▶ [Exercise instructions]
Of the lines in the data below, write out exactly those from the one holding "La fragmentation identitaire à" through the one holding "人长期绑定、可持续迭代的设定：外观细节会随着审美、故", both included.

▶ [Provided material]
◇ ◇ ◇ ◇

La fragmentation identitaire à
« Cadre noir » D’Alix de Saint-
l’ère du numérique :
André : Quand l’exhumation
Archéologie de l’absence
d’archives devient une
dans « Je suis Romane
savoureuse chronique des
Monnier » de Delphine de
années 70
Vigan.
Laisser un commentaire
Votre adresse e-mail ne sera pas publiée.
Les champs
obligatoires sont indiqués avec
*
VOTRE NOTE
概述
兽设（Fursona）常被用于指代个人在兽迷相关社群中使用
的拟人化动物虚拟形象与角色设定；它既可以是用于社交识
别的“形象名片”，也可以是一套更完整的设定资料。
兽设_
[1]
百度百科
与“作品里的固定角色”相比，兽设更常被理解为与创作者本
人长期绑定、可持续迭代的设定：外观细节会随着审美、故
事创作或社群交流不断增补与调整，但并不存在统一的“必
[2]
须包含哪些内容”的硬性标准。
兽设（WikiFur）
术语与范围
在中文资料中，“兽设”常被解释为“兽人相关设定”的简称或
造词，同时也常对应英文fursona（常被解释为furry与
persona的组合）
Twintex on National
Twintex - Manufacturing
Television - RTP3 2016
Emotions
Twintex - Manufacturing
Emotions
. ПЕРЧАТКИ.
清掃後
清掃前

◇ ◇ ◇ ◇

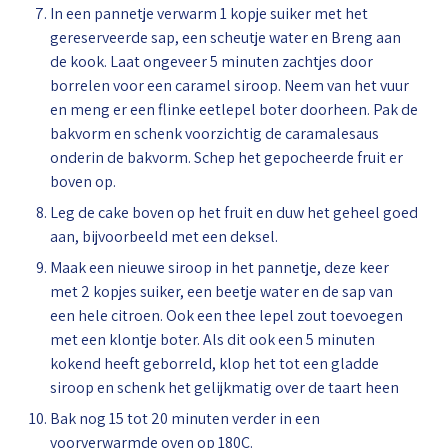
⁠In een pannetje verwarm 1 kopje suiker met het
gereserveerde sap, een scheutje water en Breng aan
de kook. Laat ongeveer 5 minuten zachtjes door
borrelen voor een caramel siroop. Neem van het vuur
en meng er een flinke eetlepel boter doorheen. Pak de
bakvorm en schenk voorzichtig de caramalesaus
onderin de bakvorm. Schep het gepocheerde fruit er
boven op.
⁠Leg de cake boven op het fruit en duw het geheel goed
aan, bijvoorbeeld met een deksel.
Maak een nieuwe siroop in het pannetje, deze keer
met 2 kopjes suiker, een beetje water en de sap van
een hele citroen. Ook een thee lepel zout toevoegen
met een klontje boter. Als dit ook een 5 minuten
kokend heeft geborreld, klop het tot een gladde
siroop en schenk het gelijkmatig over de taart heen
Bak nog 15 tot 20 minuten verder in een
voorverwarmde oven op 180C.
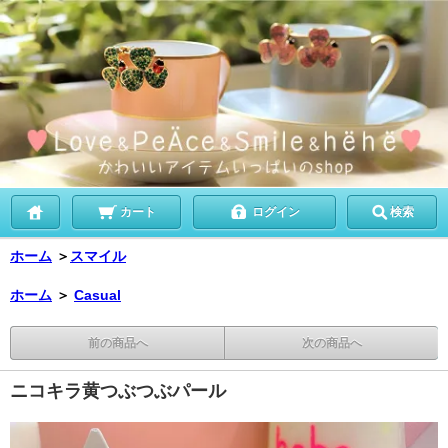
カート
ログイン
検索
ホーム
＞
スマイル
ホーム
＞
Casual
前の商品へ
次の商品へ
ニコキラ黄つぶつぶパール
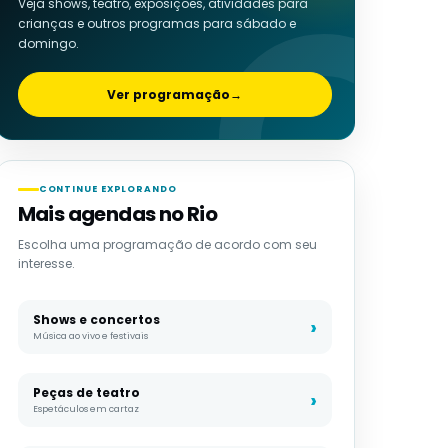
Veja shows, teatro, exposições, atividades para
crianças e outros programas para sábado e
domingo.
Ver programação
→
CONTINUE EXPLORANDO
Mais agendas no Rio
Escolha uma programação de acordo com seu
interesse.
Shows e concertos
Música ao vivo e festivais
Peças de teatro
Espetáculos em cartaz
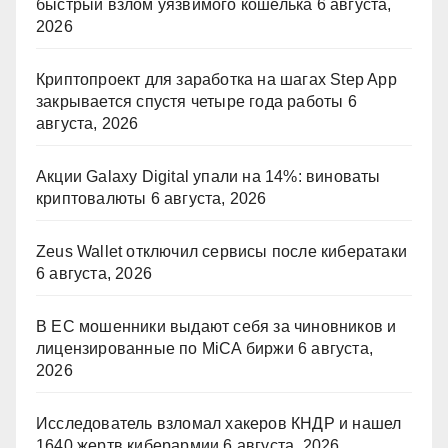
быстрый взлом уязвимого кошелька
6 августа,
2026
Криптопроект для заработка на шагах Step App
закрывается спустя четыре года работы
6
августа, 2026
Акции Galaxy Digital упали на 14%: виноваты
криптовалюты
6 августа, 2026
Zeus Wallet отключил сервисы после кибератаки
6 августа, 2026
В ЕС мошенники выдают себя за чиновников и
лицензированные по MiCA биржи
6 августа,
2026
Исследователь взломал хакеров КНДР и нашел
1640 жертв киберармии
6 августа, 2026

◇ ◇ ◇ ◇

▶ [Completed exercise]
La fragmentation identitaire à
« Cadre noir » D’Alix de Saint-
l’ère du numérique :
André : Quand l’exhumation
Archéologie de l’absence
d’archives devient une
dans « Je suis Romane
savoureuse chronique des
Monnier » de Delphine de
années 70
Vigan.
Laisser un commentaire
Votre adresse e-mail ne sera pas publiée.
Les champs
obligatoires sont indiqués avec
*
VOTRE NOTE
概述
兽设（Fursona）常被用于指代个人在兽迷相关社群中使用
的拟人化动物虚拟形象与角色设定；它既可以是用于社交识
别的“形象名片”，也可以是一套更完整的设定资料。
兽设_
[1]
百度百科
与“作品里的固定角色”相比，兽设更常被理解为与创作者本
人长期绑定、可持续迭代的设定：外观细节会随着审美、故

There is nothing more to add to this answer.